The study, conducted by research institute Civey shows that 69.8 per cent of Germans do not regard the migrants rescued and transported by NGOs in the Mediterranean as legitimate refugees despite claims from the NGOs themselves.
Many of the NGOs have called for Germany to stop cooperating with the Libyan coastguard which has been turning back migrant boats, but according to the survey, most Germans disagree with them, Die Welt reports.
When the survey data is broken down by age, it shows that the largest section of those who want to return the migrants to North Africa are aged 65 and older at 74.6 per cent. The data also differs depending on the region of Germany the participant comes from with East Germans being the most favourable to deportations.

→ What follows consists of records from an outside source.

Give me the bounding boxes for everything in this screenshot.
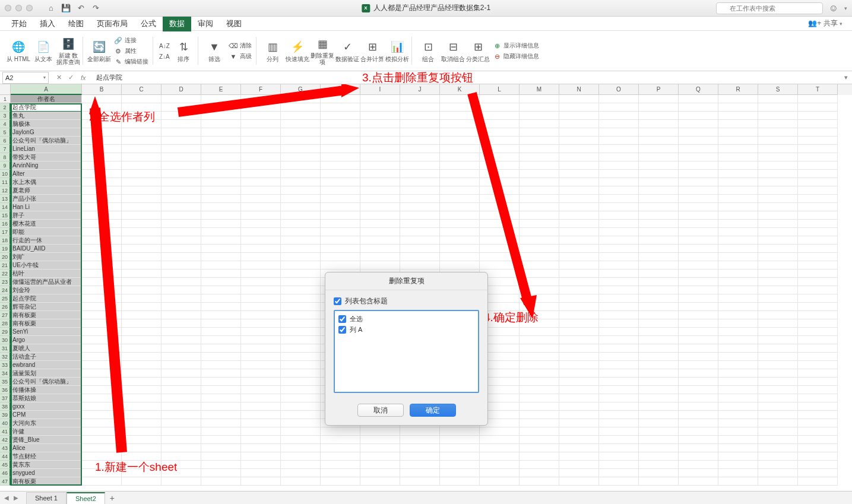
- cell[interactable]: 带投大哥: [11, 153, 82, 161]
- cell[interactable]: [241, 137, 281, 145]
- cell[interactable]: [241, 344, 281, 353]
- cell[interactable]: [281, 336, 321, 344]
- cell[interactable]: [559, 195, 599, 203]
- cell[interactable]: [559, 386, 599, 394]
- cell[interactable]: [241, 386, 281, 394]
- cell[interactable]: [520, 120, 559, 128]
- cell[interactable]: [559, 303, 599, 311]
- cell[interactable]: [718, 353, 758, 361]
- cell[interactable]: [798, 236, 838, 245]
- cell[interactable]: [718, 469, 758, 477]
- cell[interactable]: [440, 436, 480, 444]
- cell[interactable]: [758, 477, 798, 486]
- cell[interactable]: 起点学院: [11, 294, 82, 303]
- cell[interactable]: [639, 469, 679, 477]
- cell[interactable]: [758, 444, 798, 452]
- cell[interactable]: [201, 461, 241, 469]
- cell[interactable]: [321, 220, 360, 228]
- cell[interactable]: [122, 137, 161, 145]
- minimize-window-icon[interactable]: [15, 5, 22, 11]
- cell[interactable]: [639, 153, 679, 161]
- cell[interactable]: [599, 236, 639, 245]
- cell[interactable]: [321, 203, 360, 211]
- cell[interactable]: [400, 145, 440, 153]
- cell[interactable]: [758, 112, 798, 120]
- cell[interactable]: [440, 236, 480, 245]
- cell[interactable]: [161, 452, 201, 461]
- cell[interactable]: 活动盒子: [11, 353, 82, 361]
- cell[interactable]: [679, 128, 718, 137]
- cell[interactable]: [82, 419, 122, 427]
- cell[interactable]: [201, 103, 241, 112]
- row-header[interactable]: 20: [0, 253, 11, 261]
- advanced-filter-button[interactable]: ▼高级: [229, 52, 252, 61]
- cell[interactable]: [241, 411, 281, 419]
- cell[interactable]: [679, 120, 718, 128]
- cell[interactable]: [321, 228, 360, 236]
- cell[interactable]: [122, 378, 161, 386]
- cell[interactable]: 胖子: [11, 211, 82, 220]
- cell[interactable]: [758, 452, 798, 461]
- cell[interactable]: [679, 369, 718, 378]
- col-header-B[interactable]: B: [82, 84, 122, 95]
- cell[interactable]: [480, 95, 520, 103]
- cell[interactable]: 夏老师: [11, 186, 82, 195]
- row-header[interactable]: 11: [0, 178, 11, 186]
- remove-duplicates-button[interactable]: ▦删除重复项: [310, 33, 335, 69]
- cell[interactable]: [520, 427, 559, 436]
- cell[interactable]: [122, 178, 161, 186]
- cell[interactable]: [241, 444, 281, 452]
- cell[interactable]: [82, 344, 122, 353]
- cell[interactable]: [599, 211, 639, 220]
- cell[interactable]: [639, 411, 679, 419]
- cell[interactable]: [82, 452, 122, 461]
- cell[interactable]: [559, 170, 599, 178]
- cell[interactable]: [718, 444, 758, 452]
- cell[interactable]: [758, 436, 798, 444]
- cell[interactable]: [201, 186, 241, 195]
- cell[interactable]: [718, 220, 758, 228]
- cell[interactable]: [360, 261, 400, 270]
- cell[interactable]: [718, 319, 758, 328]
- cell[interactable]: [480, 236, 520, 245]
- cell[interactable]: [599, 427, 639, 436]
- cell[interactable]: [599, 386, 639, 394]
- cell[interactable]: [718, 386, 758, 394]
- cell[interactable]: [480, 436, 520, 444]
- cell[interactable]: [559, 278, 599, 286]
- cell[interactable]: [161, 369, 201, 378]
- cell[interactable]: [798, 186, 838, 195]
- cell[interactable]: [798, 452, 838, 461]
- cell[interactable]: [440, 112, 480, 120]
- cell[interactable]: 涵量策划: [11, 369, 82, 378]
- maximize-window-icon[interactable]: [26, 5, 33, 11]
- cell[interactable]: [798, 311, 838, 319]
- cell[interactable]: [758, 294, 798, 303]
- menu-公式[interactable]: 公式: [134, 16, 163, 31]
- cell[interactable]: [161, 261, 201, 270]
- cell[interactable]: [360, 253, 400, 261]
- cell[interactable]: [559, 211, 599, 220]
- cell[interactable]: [798, 461, 838, 469]
- cell[interactable]: [400, 427, 440, 436]
- cell[interactable]: [161, 103, 201, 112]
- cell[interactable]: 起点学院: [11, 103, 82, 112]
- cell[interactable]: [798, 278, 838, 286]
- cell[interactable]: [758, 95, 798, 103]
- cell[interactable]: Alice: [11, 444, 82, 452]
- cell[interactable]: [718, 461, 758, 469]
- row-header[interactable]: 29: [0, 328, 11, 336]
- cell[interactable]: [679, 419, 718, 427]
- cell[interactable]: [440, 170, 480, 178]
- cell[interactable]: [718, 344, 758, 353]
- cell[interactable]: [718, 186, 758, 195]
- cell[interactable]: [161, 153, 201, 161]
- row-header[interactable]: 31: [0, 344, 11, 353]
- cell[interactable]: 行走的一休: [11, 236, 82, 245]
- cell[interactable]: 南有板栗: [11, 477, 82, 486]
- row-header[interactable]: 17: [0, 228, 11, 236]
- cell[interactable]: [758, 261, 798, 270]
- cell[interactable]: [241, 153, 281, 161]
- row-header[interactable]: 30: [0, 336, 11, 344]
- col-header-C[interactable]: C: [122, 84, 161, 95]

Along political lines, a majority of members of all parties support the deportation of Mediterranean migrants except for the left-wing Green party with only 34.7 per cent approving of the idea and 48.8 per cent rejecting the idea.
The Green party have long been in favour of the NGOs and their rescue missions in the Mediterranean, including Hamburg Green politician Anna Gallina who joined the crew of the Sea Eye NGO earlier this year. Ms. Gallina justified her actions saying: “I am going to Libya in the next few weeks because I want to contribute to the salvation of the people.”
The survey deeply divided the far-left Die Linke, or Left Party, with the number of those agreeing and disagreeing being close to equal. Some members of the far-left party, which finds its origins in the Communist party of former East Germany, have been against mass migration while others like Left Party politician Diether Dehm are so pro-migrant that Dehm was accused of smuggling migrants himself.
Perhaps least surprisingly, anti-mass migration Alternative for Germany (AfD) members voted 98.8 percent in favour of deporting Mediterranean migrants. The AfD has consistently been against mass migration and for the strengthening of Germany’s borders since the start of the migrant crisis.
A new poll, from Insa, shows the AfD regaining some of the momentum they had in regional and local elections last year. The poll shows the party once again in third place nationally behind German Chancellor Angela Merkel’s Christian Democrat/Christian Social Union (CDU/CSU) coalition and the Social Democrats (SPD) led by former European Union parliament president Martin Schulz.